On the same day Donald Trump declared he wanted to take over Gaza, he reinstated the campaign of “maximum pressure” to stop Iran acquiring a nuclear bomb, while the Pentagon began drafting plans to withdraw hundreds of US troops from Syria.

It’s enough to induce whiplash for even the most ardent America Firster; the US president seems torn between his competing instincts of US isolationism, getting tough with the Mullahs and real estate wheeling and dealing.

Trump’s plan would dramatically rewrite the Middle East map, angered America’s close partners in the Arab world and sparked accusations of ethnic cleansing.

The plan would kill off the two-state solution for the creation of an independent Palestine, which enjoys near international consensus as the best way to bring peace.

Details for Trump’s “Riviera of the Middle East” are deliberately sketchy – they wouldn’t even fit on the back of bar coaster – and confusing. It is illegal under international law to forcibly remove a civilian population from an occupied territory.

At this week’s joint press conference in Washington with Israeli Prime Minister Benjamin Netanyahu, Trump implied Gaza would be permanently emptied of its 2.2 million Palestinians and left open the prospect of deploying US troops to keep the peace.

White House officials then scrambled to clarify that Palestinians’ exile would only be temporary while Gaza was rebuilt.

In a post to his Truth Social account on Thursday (Friday AEDT) suggested there would be no reason for Gazans to return, as they “would have already been resettled in far safer and more beautiful communities, with new and modern homes, in the region”.

“No soldiers by the US would be needed”, he added, because Palestinians would have a chance to be “happy, safe, and free”.

As some commentators have pointed out, a US takeover would also give it access to Gaza’s offshore gas and oilfields in the Mediterranean. These were worth $US524 billion, in 2017 prices, according to a 2019 United Nations study.

While Trump’s plan was greeted widely with scepticism and opposition, Netanyahu and his right-wing government gleefully seized on it, with Israel’s army planning the “voluntary” departure of Gazans.

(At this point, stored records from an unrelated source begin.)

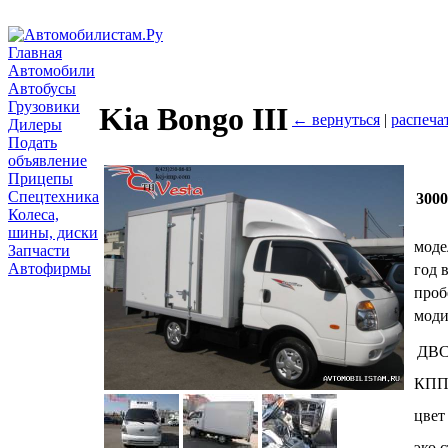
Главная
Автомобили
Автобусы
Грузовики
Kia Bongo III
← вернуться
|
распеча
Дилеры
Подать
объявление
Прицепы
Спецтехника
3000
Колеса,
шины, диски
моде
Запчасти
Автофирмы
год 
проб
мод
ДВ
КП
цвет
эко.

“The Trump plan is the first idea I’ve heard that’s good. The idea of ​​allowing Gazans who want it to leave – what’s the problem with that?” Netanyahu said in an interview with Fox News.

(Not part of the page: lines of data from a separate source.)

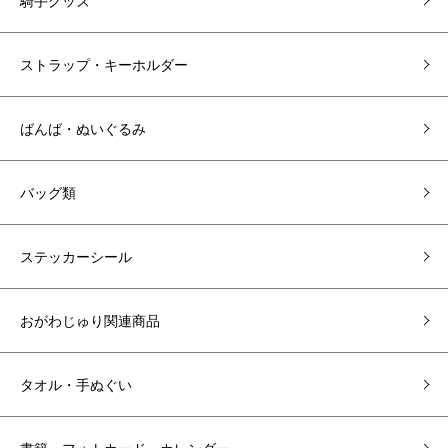
騎手グッズ
ストラップ・キーホルダー
ばんば・ぬいぐるみ
バッグ類
ステッカーシール
おがわじゅり関連商品
タオル・手ぬぐい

The problem is: there is nowhere for the Gazans to go. Trump and Netanyahu are not offering to relocate the Gazans to the West Bank, where almost three million Palestinians live, and neighbouring Arab countries don’t want them.

Egypt and Jordan, identified by Trump as destinations for Gazans, have flatly refused the idea. They worry the influx of refugees, including terrorist sympathisers and Islamic hardliners, would foster internal tensions.

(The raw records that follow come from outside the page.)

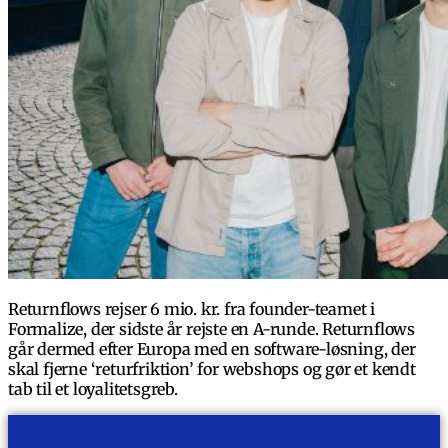
Returnflows rejser 6 mio. kr. fra founder-teamet i
Formalize, der sidste år rejste en A-runde. Returnflows
går dermed efter Europa med en software-løsning, der
skal fjerne ‘returfriktion’ for webshops og gør et kendt
tab til et loyalitetsgreb.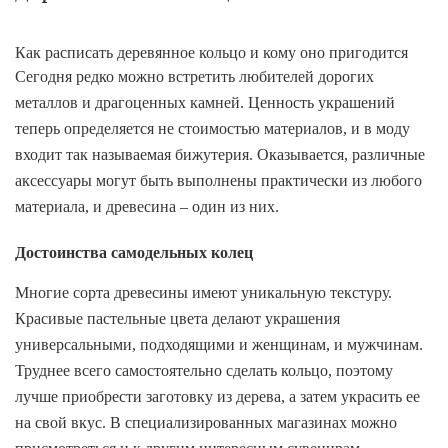
Как расписать деревянное кольцо и кому оно пригодится
Сегодня редко можно встретить любителей дорогих
металлов и драгоценных камней. Ценность украшений
теперь определяется не стоимостью материалов, и в моду
входит так называемая бижутерия. Оказывается, различные
аксессуары могут быть выполнены практически из любого
материала, и древесина – один из них.
Достоинства самодельных колец
Многие сорта древесины имеют уникальную текстуру.
Красивые пастельные цвета делают украшения
универсальными, подходящими и женщинам, и мужчинам.
Труднее всего самостоятельно сделать кольцо, поэтому
лучше приобрести заготовку из дерева, а затем украсить ее
на свой вкус. В специализированных магазинах можно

Both countries warn that the transfer of Gazans would jeopardise their US-brokered peace treaties with Israel.

In particular, a destabilised Jordan – which shares a near-500km border with the Jewish state – would be counterproductive to Israel’s security. Jordan helped shoot down Iranian missiles last year, while it has also been an important buffer shielding Israel from hostile forces in Iraq and Iran.

The Persian Gulf’s biggest economy, Saudi Arabia, also repudiated the plan, saying it cannot normalise relations with Israel in the absence of a Palestinian state.

That normalisation between the Saudis and Israelis is one of Trump’s big foreign policy goals, unfinished business from his first term.

The Biden administration came close to striking a deal. A desire to stop that deal was one of terror group Hamas’ motivations for its October 7, 2023, attack on southern Israel that triggered the conflict.

‘Morally bankrupt and sheer lunacy’

But with Trump, you also have to look at the business hustle – his son-in-law Jared Kushner (who is Jewish) has been cultivating business ties with the Saudis and his private equity investment fund received $US2 million ($3.2 million) from the kingdom’s sovereign wealth fund.

Steven Cook, a senior fellow with US think tank the Council on Foreign Relations, says Trump’s proposal is “not just morally bankrupt – it is sheer lunacy” that will shatter normalisation between Israel and its Arab neighbours and re-empower a vulnerable Iran.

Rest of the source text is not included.